Introduction to the AEM Platform
The AEM platform in AEM 6 is based on Apache Jackrabbit Oak.
Apache Jackrabbit Oak is an effort to implement a scalable and performant hierarchical content repository for use as the foundation of modern world-class web sites and other demanding content applications.
It is the successor to Jackrabbit 2 and is used by AEM 6 as the default backend for its content repository, CRX.
Design principles and goals
Oak implements the JSR-283 (JCR 2.0) spec. Its principal design objectives are:
- Better support for big repositories
- Multiple distributed cluster nodes for high availability
- Better performance
- Support for many child nodes and Access Control Levels
The purpose of the Storage layer is to:
- Implement a tree model
- Make storage pluggable
- Provide a clustering mechanism
The Oak Core adds several layers to the storage layer:
- Access Level Controls
- Search and Indexing
The main objective of the Oak JCR is to transform JCR semantics into tree operations. It is also responsible for:
- Implementing the JCR API
- Containing commit hooks that implement JCR constraints
In addition, non-Java implementations are now possible and part of the Oak JCR concept.
The Oak storage layer provides an abstraction layer for the actual storage of the content.
Currently, there are two storage implementations available in AEM6: Tar Storage and MongoDB Storage .
The Tar storage uses tar files. It stores the content as various types of records within larger segments. Journals are used to track the latest state of the repository.
There are several key design principles it was build around:
- Immutable Segments
The content is stored in segments that can be up to 256KiB in size.
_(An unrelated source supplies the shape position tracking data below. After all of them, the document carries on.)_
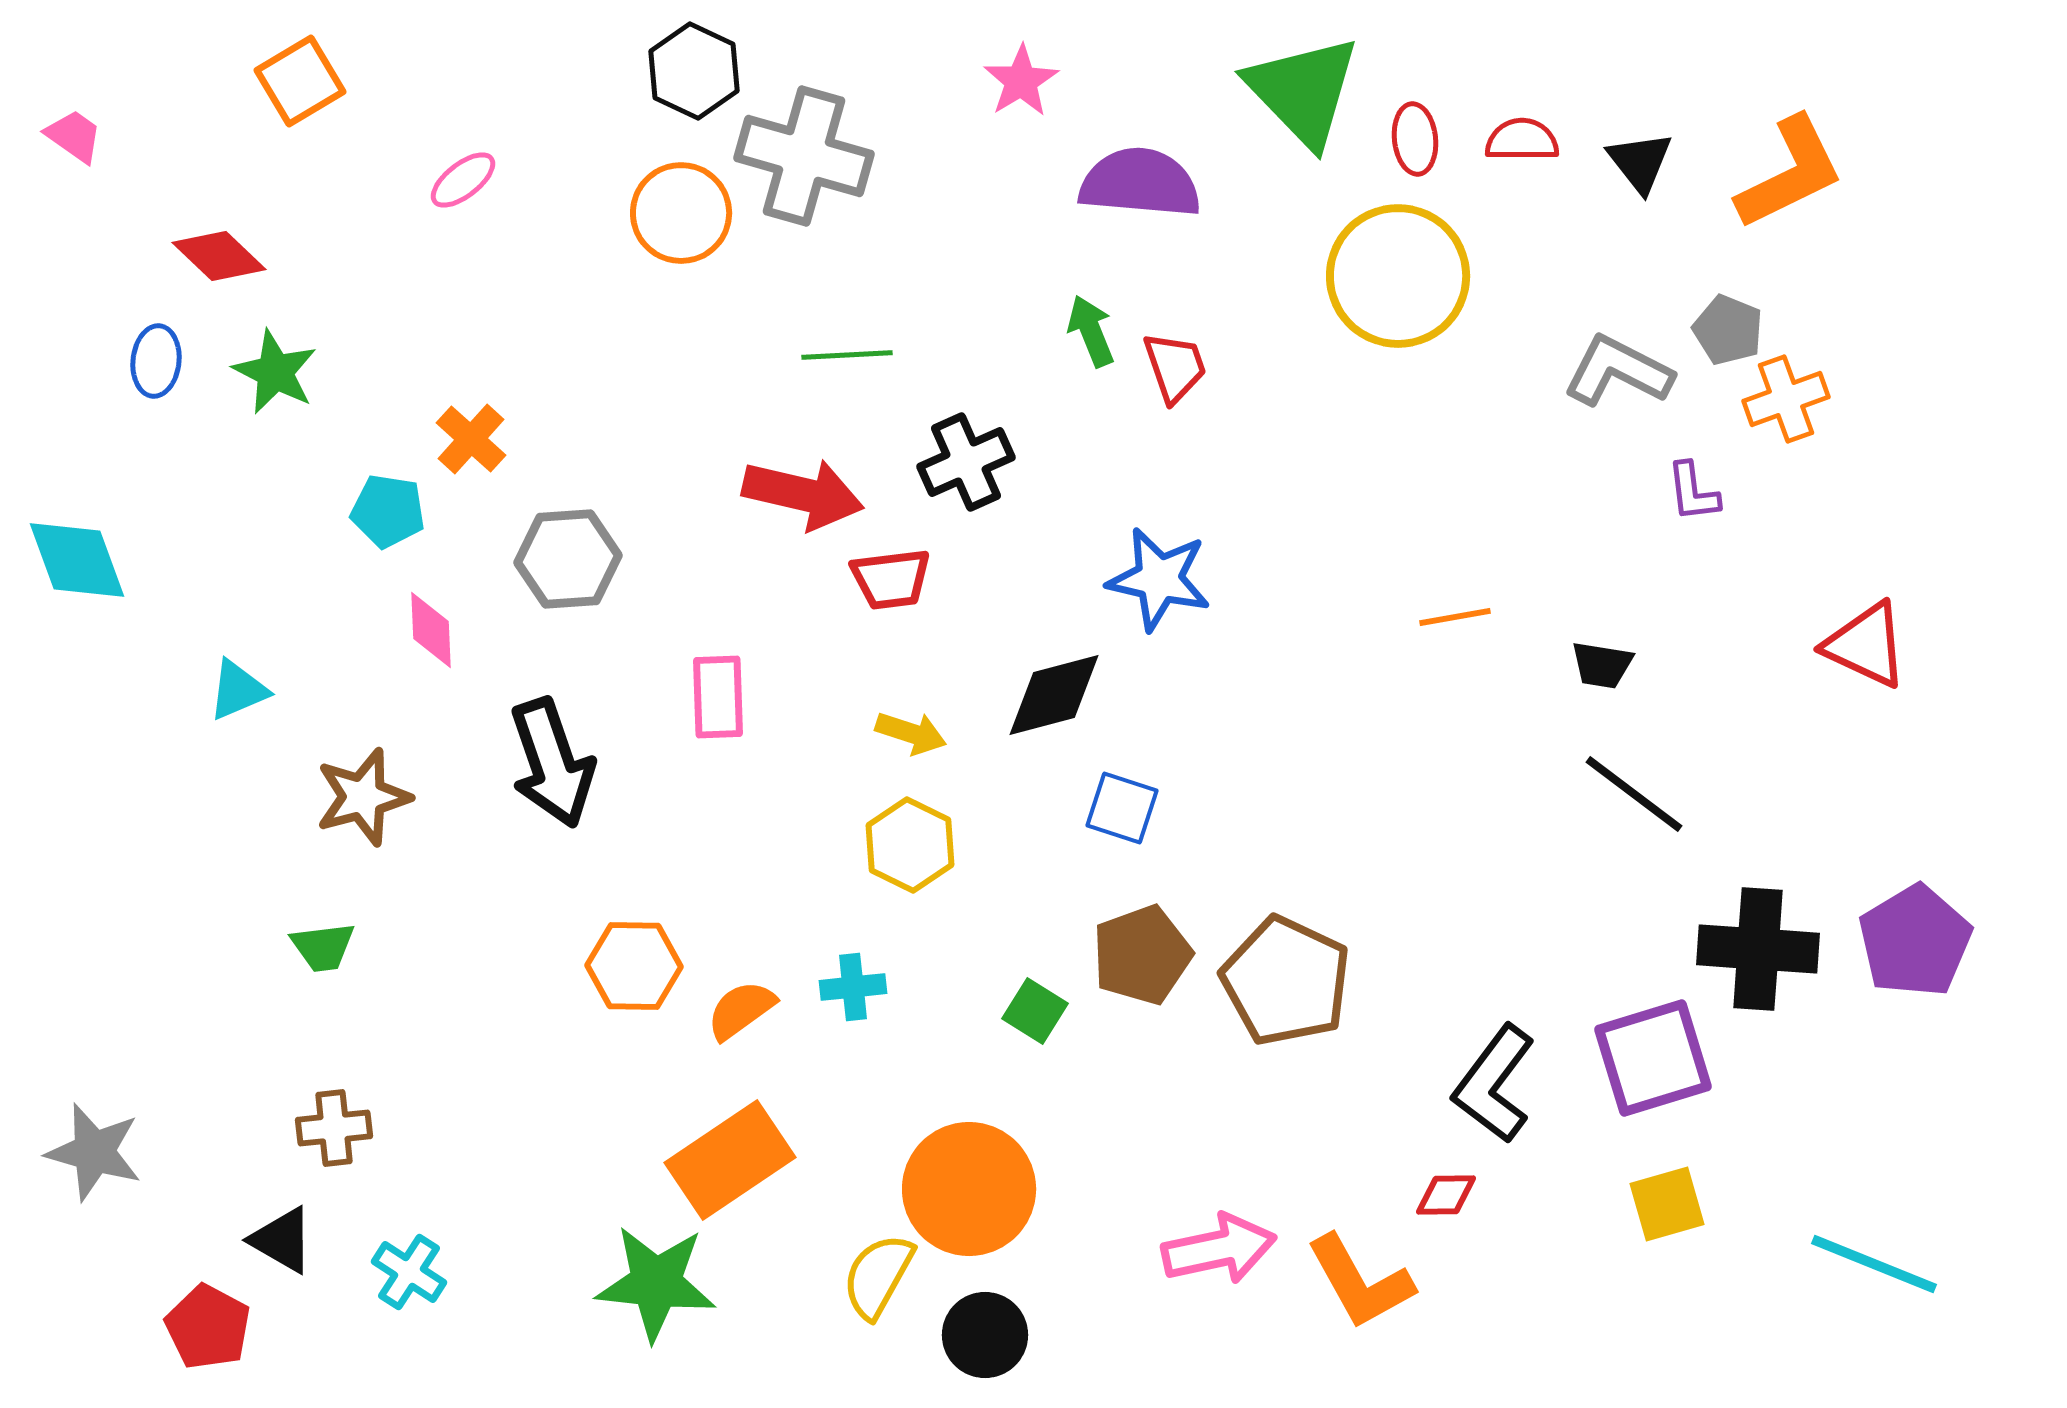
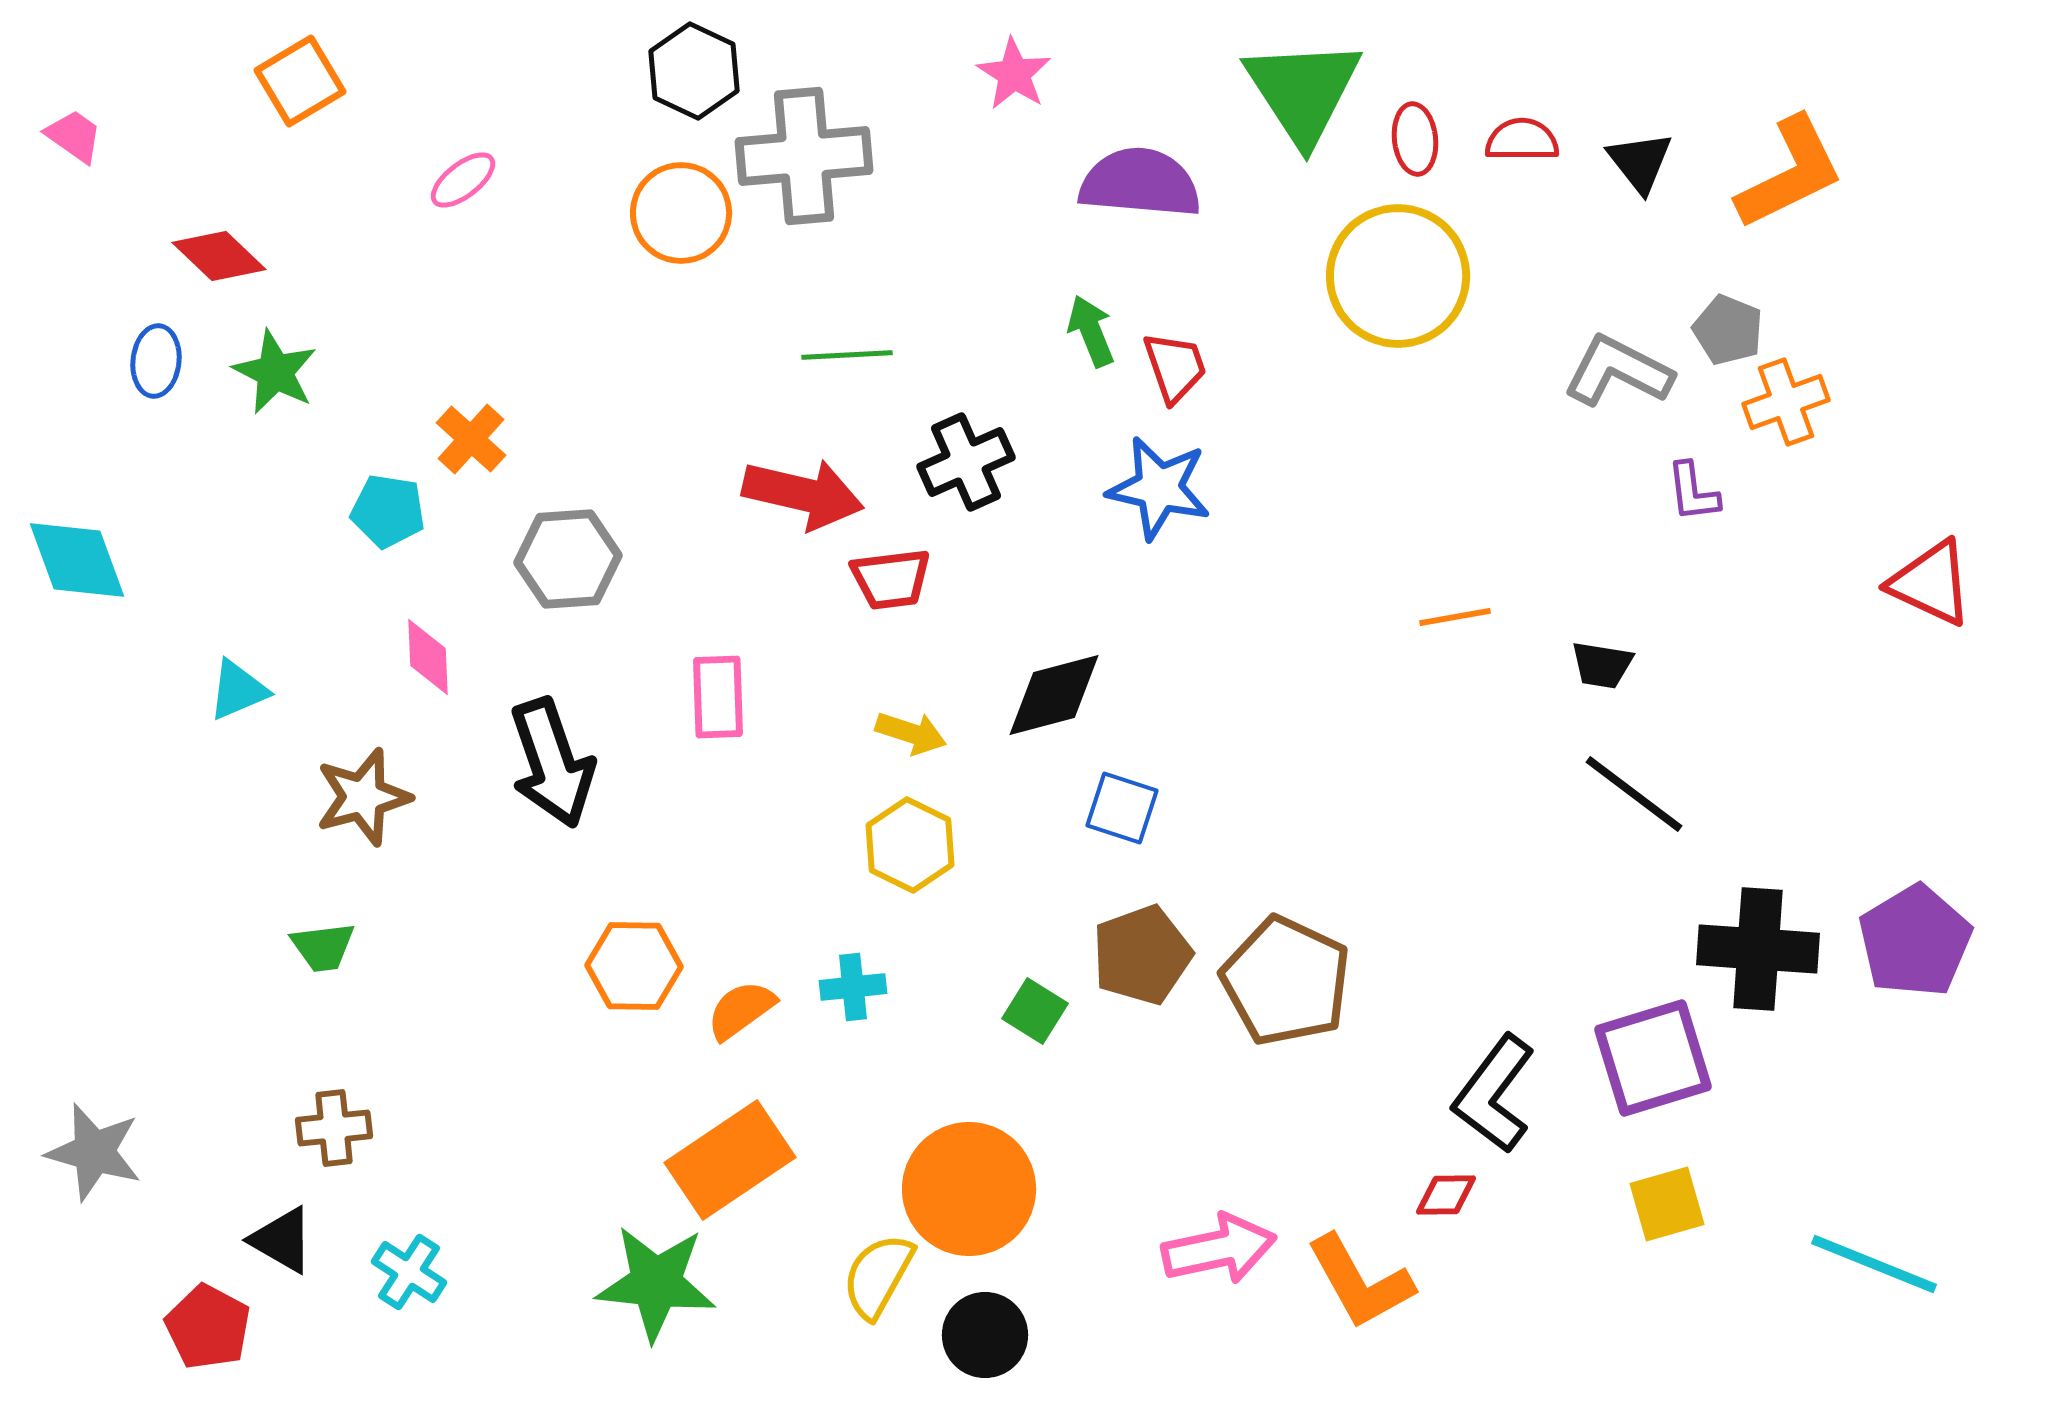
pink star at (1021, 81): moved 7 px left, 7 px up; rotated 8 degrees counterclockwise
green triangle at (1303, 91): rotated 11 degrees clockwise
gray cross at (804, 156): rotated 21 degrees counterclockwise
orange cross at (1786, 399): moved 3 px down
blue star at (1159, 579): moved 91 px up
pink diamond at (431, 630): moved 3 px left, 27 px down
red triangle at (1866, 645): moved 65 px right, 62 px up
black L-shape at (1494, 1084): moved 10 px down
They are immutable, which makes it easy to cache frequently accessed segments and reduce system errors that may corrupt the repository.
Each segment is identified by a unique identifier (UUID) and contains a continuous subset of the content tree. In addition, segments can reference other content. Each segment keeps a list of UUIDs of other referenced segments.
Related records like a node and its immediate children are usually stored in the same segment. This makes searching the repository very fast and avoids most cache misses for typical clients that access more than one related node per session.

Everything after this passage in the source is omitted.